This might be feasible to include in guix proper, but I am wondering if you would be able to provide the r-tesseract
package. tesseract-ocr
in Guix also seems outdated relative to the needs of the R package.
Below I offer my pathetic attempt towards this goal. I could get the tesseract-ocr
package to build by not exposing their Makefile to asciidoc and docbook stuff. I could also get the r-tesseract
package to build on top of it. Unfortunately, the package fails to load in R since it cannot find any language training data.
(use-modules (guix packages)
(guix download)
(guix build-system gnu)
(gnu packages compression)
(gnu packages xml)
(gnu packages gtk)
(gnu packages backup)
(gnu packages curl)
(gnu packages icu4c)
(gnu packages image)
(gnu packages python)
(gnu packages documentation)
(gnu packages autotools)
; (gnu packages docbook)
(guix build-system r)
(guix git-download)
((guix licenses) #:prefix license:)
(gnu packages pkg-config)
(gnu packages cran)
(gnu packages ocr)
(gnu packages graph)
(gnu packages statistics)
(gnu packages gcc))
(define-public tesseract-ocr5.1
;; There are useful commits beyond the last official stable release.

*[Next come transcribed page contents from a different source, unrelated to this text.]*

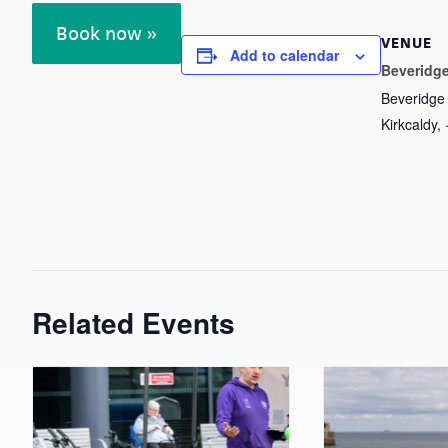
Book now »
VENUE
Add to calendar
Beveridge
Beveridge
Kirkcaldy
,
Related Events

(let ((commit "c2a3efe2824e1c8a0810e82a43406ba8e01527c4")
(revision "1"))
(package
(name "tesseract-ocr5.1")
(version (git-version "5.1.0" revision commit))
(source
(origin
(method git-fetch)
(uri (git-reference
(url "https://github.com/tesseract-ocr/tesseract")
(commit commit)))
(file-name (git-file-name name version))
(sha256
(base32
"11asiy9zbmhp8x1xlqiv7a22nhac1xviw03gn2mpsjpx3b1pfp07"))))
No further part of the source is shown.